Lenovo Warns Users To Upgrade Pre-Installed Tool With Severe Security Holes

Long-time Slashdot reader itwbennett writes: Lenovo is advising users to upgrade to version 3.3.003 of Lenovo Solution Center (LSC), which includes fixes for two high-severity vulnerabilities in the tool. [The tool] allows users to check their system's virus and firewall status, update their Lenovo software, perform backups, check battery health, get registration and warranty information and run hardware tests.

The CVE-2016-5249 vulnerability allows an attacker who already has control of a limited account on a PC to execute malicious code via the privileged LocalSystem account. And the CVE-2016-5248 vulnerability allows any local user to send a command to LSC.Services.SystemService in order to kill any other process on the system, privileged or not.

Here it is

allows users to check their system's virus and firewall status, update their Lenovo software, perform backups, check battery health, get registration and warranty information and run hardware tests.

So, completely pointless bullshit that has no legitimate reason to exist.

Re:Here it is

[PsychoSlashDot]

allows users to check their system's virus and firewall status, update their Lenovo software, perform backups, check battery health, get registration and warranty information and run hardware tests.

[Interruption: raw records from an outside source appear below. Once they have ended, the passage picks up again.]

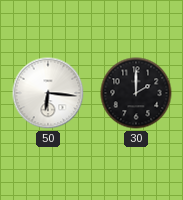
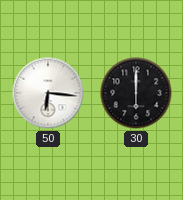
30: 2:00 -> 6:00
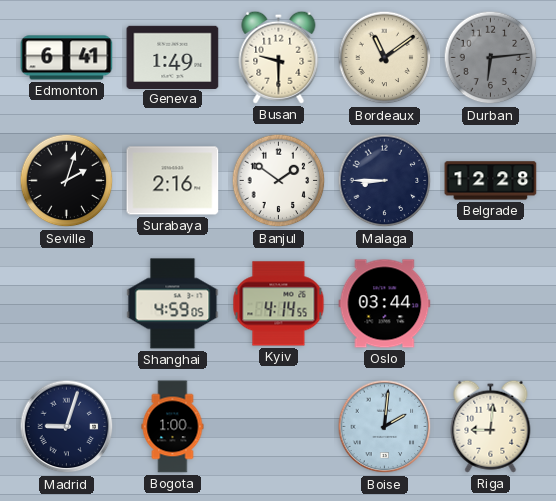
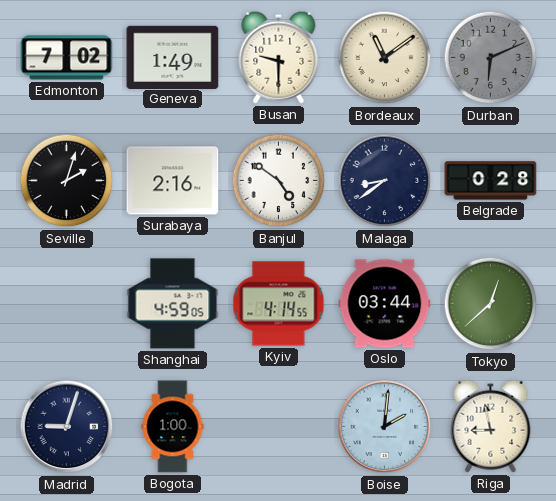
Edmonton: 6:41 -> 7:02
Durban: 6:14 -> 6:11
Banjul: 1:51 -> 4:51
Malaga: 8:45 -> 8:39
Belgrade: 12:28 -> 0:28
Tokyo: none -> 12:38
Riga: 9:01 -> 8:58
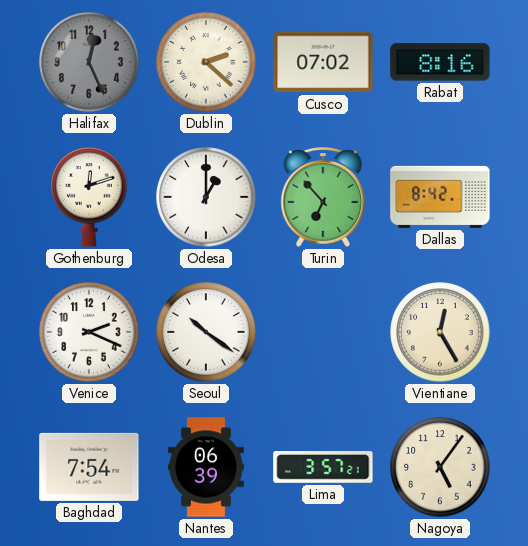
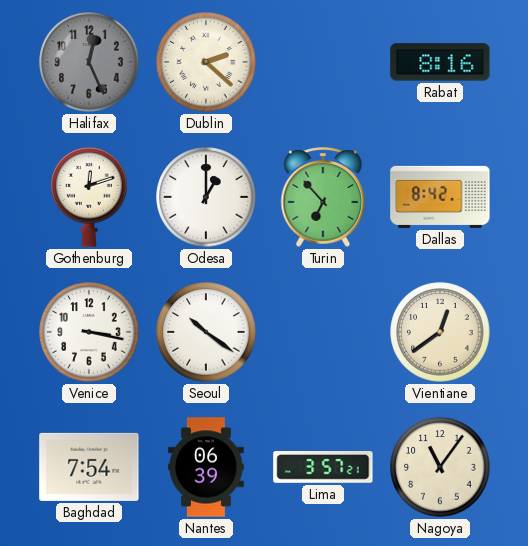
Cusco: 07:02 -> none
Venice: 2:19 -> 3:17
Vientiane: 12:25 -> 12:39
Nagoya: 5:06 -> 11:06
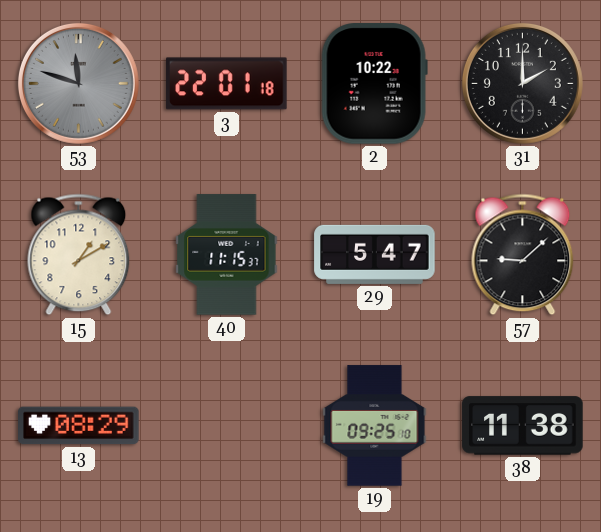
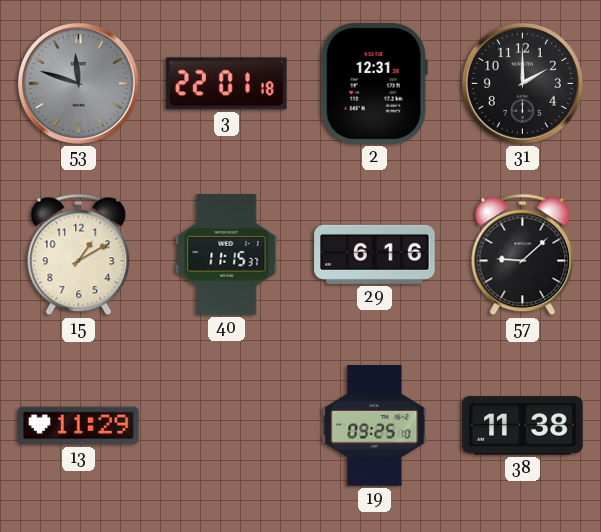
2: 10:22 -> 12:31
29: 5:47 -> 6:16
13: 08:29 -> 11:29
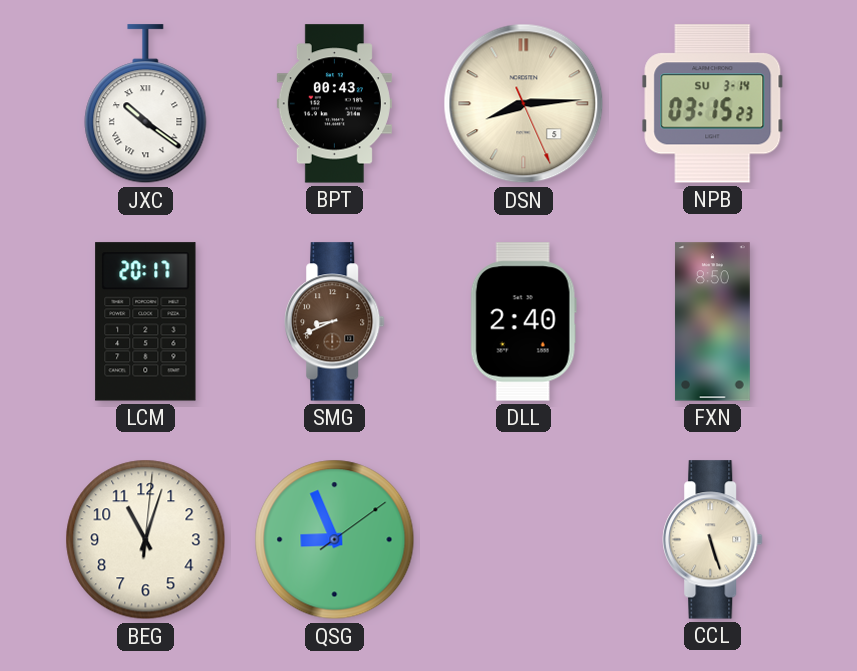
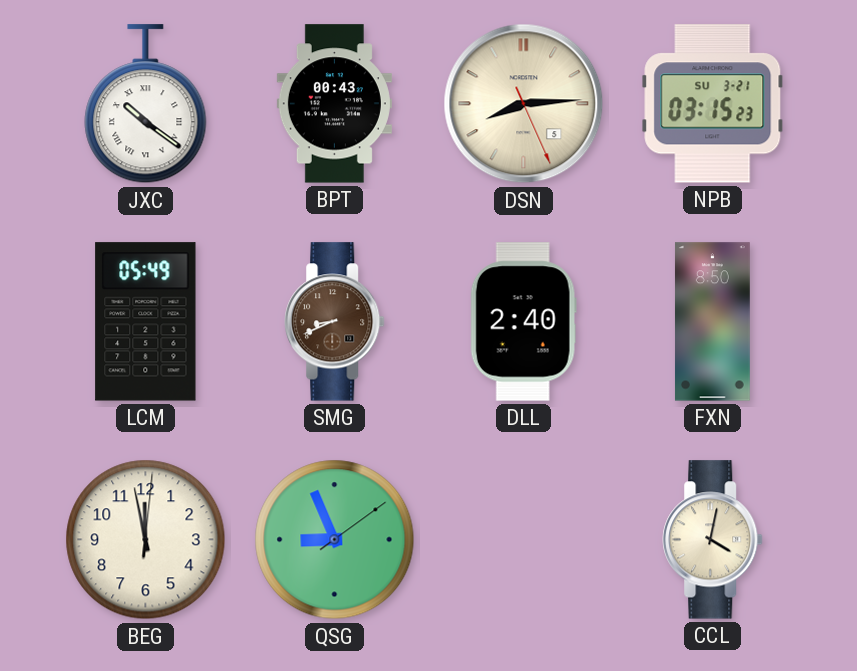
NPB date: SU 3-14 -> SU 3-21
LCM: 20:17 -> 05:49
BEG: 11:03 -> 11:58
CCL: 5:27 -> 4:02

So, completely pointless bullshit that has no legitimate reason to exist.

Not exactly. While the antivirus status is redundant, the rest isn't. Being notified that your warranty is about to expire is a good thing. Being notified that you haven't done a backup recently is a good thing. Being informed that the battery in your laptop is degraded is a good thing. Having something run scheduled tests of basic peripherals is better than not doing so, even though typically you'll know when there's a problem because your system stops working.

While IT-fluent people are probably doing this sort of thing on their own, the vast majority of machines are either lightly managed or not managed at all.

It's easy to mock yet another software package that is flawed. But the idea that the software is unjustified and without use is false, in most users' cases.

Re:Third time

[rudy_wayne]

Since it's coming from Lenovo they aren't making any money by installing it, so I really don't understand the motivation for putting useless bullshit on their computers.

No trust since SuperFish ?

[martiniturbide]

It seems dumb to post every little security update to Lenovo software. It is like posting the Windows security fixes each week. It will be better to post this kind of news if a chaos starts because of this. Is this because we lost the trust with SuperFish? or it is because it is a Chinese company?

I've got a permanent fix

[zuckie13]

Uninstall all software like this put on there by the hardware vendor (goes for any vendor). My firewall software can tell me if that's on. My antivirus can tell me if that's on. I can perform my own backups thank you. There ya go, fixed forever.

here is the Lenovo Solution Center download

[Aryeh+Goretsky]

Hello,

Since neither the original poster or the article provided it, here's a link to the page where the latest version of the Lenovo Solution Center can be downloaded from:

https://support.lenovo.com/us/...

Note that the downloads are listed at the bottom of the page.

Regards,

Aryeh Goretsky

1st step

[Archfeld]

Lets face it, if you buy a pre-installed system these days your 1st step should always be format and install a 'clean' version of an OS, whatever flavor you choose.